In the case of FGENESH+ and comparing with Figure 2 and Figure 3, it can be seen that for proteins with >90% AA identity, FGENESH+ performs slightly better than FGENESH but worse than GENEWISE. For proteins with between 80% and 90% AA identity however, FGENESH+ does outperform GENEWISE and appears to perform slightly better than FGENESH in that the fraction of poor predictions (CC<0.8) diminishes.

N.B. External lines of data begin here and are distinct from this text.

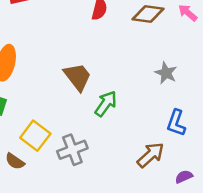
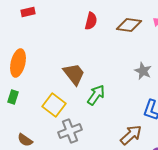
yellow square: (35, 136) -> (54, 105), moved

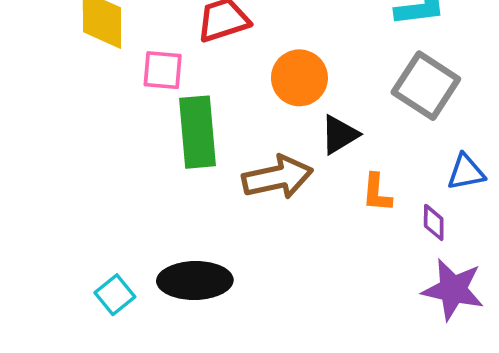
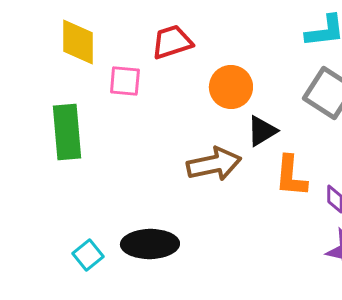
green rectangle: (197, 132) -> (67, 132), moved
orange L-shape: (377, 193) -> (291, 176), size x1.4

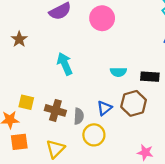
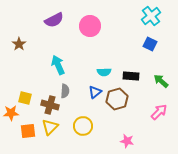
blue triangle: (104, 108) -> (95, 92), moved
gray semicircle: (79, 116) -> (65, 91), moved
orange square: (19, 142) -> (28, 131), moved
yellow triangle: (55, 149) -> (50, 127), moved

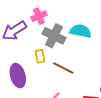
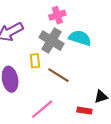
pink cross: (39, 16) -> (57, 15), moved

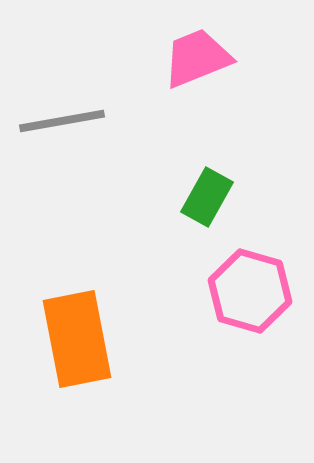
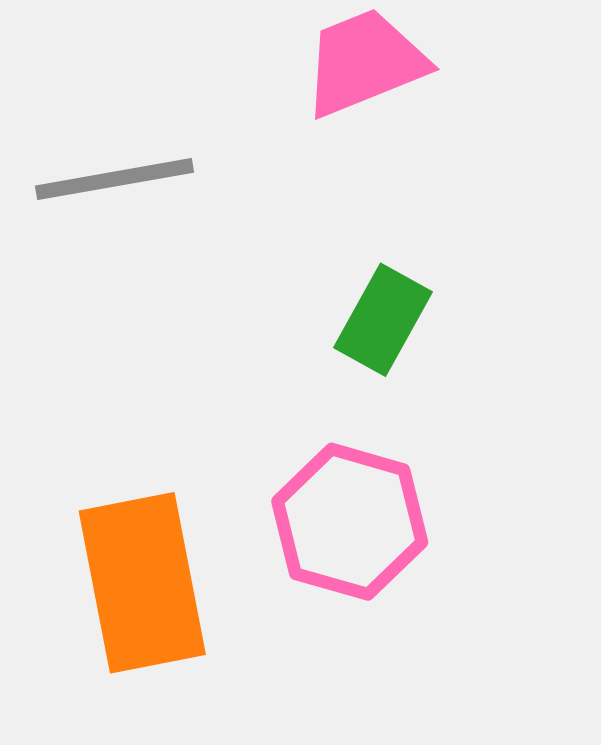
pink hexagon: (250, 291) -> (350, 522), moved

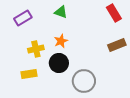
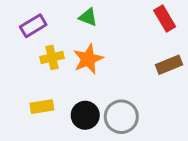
orange star: (61, 41) -> (88, 59), size x1.5
yellow cross: (36, 49) -> (52, 58), moved
black circle: (59, 63) -> (85, 115), moved

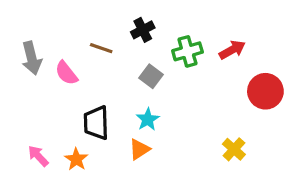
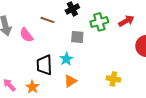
gray square: (151, 76) -> (77, 37), turned -32
cyan star: (148, 119) -> (66, 59), moved
yellow cross: (234, 149) -> (113, 79), moved, turned -32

Figure 4. Histogram of FGENESH+ performance broken down by homology range. The top histogram corresponds to predictions using proteins with between 70% and 80% AA identity, the middle histogram for proteins between 80% and 90%, and the bottom for proteins with >90% identity. The X axis in each pane is the correlation coefficient (CC) of the gene prediction measured against the trusted gene. The Y axis is he number of predictions at each CC value.
These results suggest that for Neurospora, GENEWISE should be used when a protein with >90% AA identity is available, FGENESH+ should be used for proteins with between 80% and 90% AA identity, and FGENESH should be used in other cases. This is essentially the logic used by the Gene Structure Prediction system.